Complex Network Mining

Last updated on Jun 24, 2023

A gene interaction network

Active since 2015

Research rationale

Network data modeling has emerged in various disciplines as a unified way of representing complex relational data. Formally, these complex networks (which we call multidimensional networks) are multigraphs for which nodes and edges are (multi-)labeled. The core of our research activity focuses on analyzing these complex networks for information extraction purposes ¹.

Results

Prediction of microRNA-disease associations

A microRNA (miRNA) is a small RNA molecule that, by its ability to regulate gene expression, plays a critical role in many physiological processes. Since its discovery, a great deal of information has been gained about its involvement in disease development and drug resistance. However, there is still much to be done to gain a full understanding of the miRNA world. A challenge for miRNA research is establishing a clear relationship between miRNA dysregulation, target dysregulation and ultimate biological impact. Computational methods can make an important contribution to this goal.

To this end, we have been working on a new method to predict associations between miRNAs and diseases.
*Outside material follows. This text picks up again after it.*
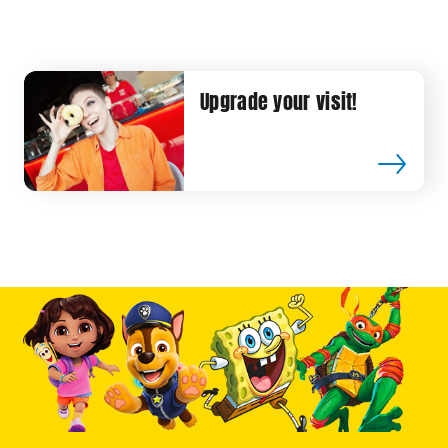
Upgrade your visit!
Its principle involves representing miRNAs and their links with elements highlighting various facets of these molecules (targeted genes, neighboring miRNAs, terms associated with them in scientific articles) in the form of a multidimensional network and then projecting this network into a vector space in order to use metrics within this space to predict MiRNA-disease associations. The performance of our algorithm, MiRAI, was characteristic of an excellent classifier and corresponded to the state of the art in the field². Subsequently, we proposed an improvement by using a parallel surrogate-assisted evolutionary algorithm to automatically find an optimal configuration of our predictive method³.

Study of triplex topology

It has been known since the 1960s that some short RNA sequences are likely to match particular areas of DNA to form triple-stranded structures called triplex DNA. We have undertaken an in silico study to locate, quantify and analyze triplex DNA on a genome in order to increase our knowledge of these structures. Our analyses, which identified many potential triplex sites within the genes, strongly suggest that some RNA fragments, coding or not, could have a significant influence on many chromosomal loci for large-scale genetic or epigenetic controls. This study paves the way for a new possible pathway for genetic regulation through RNA fragments⁴.

Network of genetic interactions via lncRNA:DNA triplex formation highlighting 5 sub-networks corresponding to distinct processes. More details can be found in our article on triplex analysis⁴.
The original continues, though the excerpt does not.